The Aiken Land Conservancy is proud to announce our new office location at 300 Park Avenue in Aiken, which has been made possible by the generous donation of two long-time supporters.

The opening of a bricks and mortar office is an important benchmark in our development. Not only does it provide a place to conduct organizational business and meet with potential donors and supporters, the office in the handsome, renovated historic building at the corner of Fairfield and Park will increase our visibility and within the community. Please drop by when you are in the neighborhood.

The mission of the Aiken Land Conservancy is to protect Aiken’s unique character and cherished natural resources—to protect the places that make Aiken such a special place to live, work and raise a family. Since it was founded in 1990, the Land Conservancy has protected close to 3,500 acres in the city and the county.

ALC Leadership

Aiken Land Conservancy owes our strength and success as a non-profit organization to those who have served on the board since it was founded.

Our past Presidents were founders and innovators who believed in the value of conservation, who understood that once those natural and historic places we cherish are gone—they are gone forever. We and the citizens of Aiken owe a great deal of gratitude to those leaders.

My immediate predecessor, Larry Comegys, served as president of the board for four years (2012-2016). He was instrumental in shaping ALC into an organization that addresses the changing attitudes and increasing responsibilities of modern-day conservation organizations.

Under Larry’s leadership, ALC attained national accreditation from the Land Trust Alliance, a prestigious designation awarded only to land trusts with the rigorous organizational and financial practices necessary to ensure public trust and donor confidence.

In addition to shepherding the national accreditation process, Larry also led the organization in these exciting initiatives:

  • Unveiled a new, modern logo design for Aiken Land Conservancy
  • Launched the Aiken Young Conservationist Program
  • Started two new ALC fundraisers: the popular Clays for Conservation and the Katydid Signature CDE Brunch fundraiser
  • Created an Anniversary Fund for the payment of costs associated with land protection
  • Was instrumental in working with SCE&G and the City to commence the undergrounding of selected City power lines
  • Added over 450 acres of protected land to ALC’s portfolio

Larry’s term with Aiken Land Conservancy expired in 2016. He remains an active participant on the Advisory Committee.

Our current Board of Trustees are an equally dedicated group of people who bring their various skills to bear in protecting the things you love about Aiken. They are Steen Smith (Vice President), Jim Cunningham (Treasurer), Frampton Toole, Wilkins Byrd, Thomas Coleman, Lisa Darden, Kirk Henckels, Nancy Henze, Rob Johnston, and Lydia Rose.

I urge you to take a moment to read their bios on our website, Their efforts are tireless and professional and make my job seem almost effortless.

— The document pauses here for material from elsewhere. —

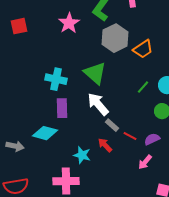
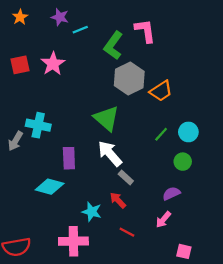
pink star: (69, 23) -> (53, 64), moved
cyan cross: (56, 79) -> (38, 125), moved
red line: (130, 136) -> (127, 232), moved
gray arrow: (15, 146) -> (15, 141), moved, turned 108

Finally, the day-to-day work of ALC could not be accomplished without our extraordinary Executive Director, Katie Roth, and our highly accomplished Administrator, Janet DePrince.

Katie manages to maneuver through all these personalities and develop our various initiatives with intelligence and grace. Her judgment is impeccable.

Janet’s steady attention to our organizational and financial detail is nothing short of amazing. I sleep better at night knowing that she is watching the administrative challenges of our ever-growing organization.


ALC Today

Today, the Aiken Land Conservancy does so much more than just protect tracts of land.  We are partnering with the City to protect our magnificent trees, restore our parkways, and create a voluntary conservation program for Shaw’s Creek, an important source of drinking water for the City.

In addition, through our Edisto River initiative, we are working to protect the headwaters of the Edisto River, the longest unimpeded blackwater river in the country, from the ravages of unsustainable agricultural and logging practices and unmonitored water withdrawal.

Our work would not be possible without your support and commitment. In the words of G.T. Smith:

“Donors don’t give to institutions. They invest in ideas and people in whom they believe.”

Thank you for investing in protecting our natural and historic treasures and for believing in the Aiken Land Conservancy.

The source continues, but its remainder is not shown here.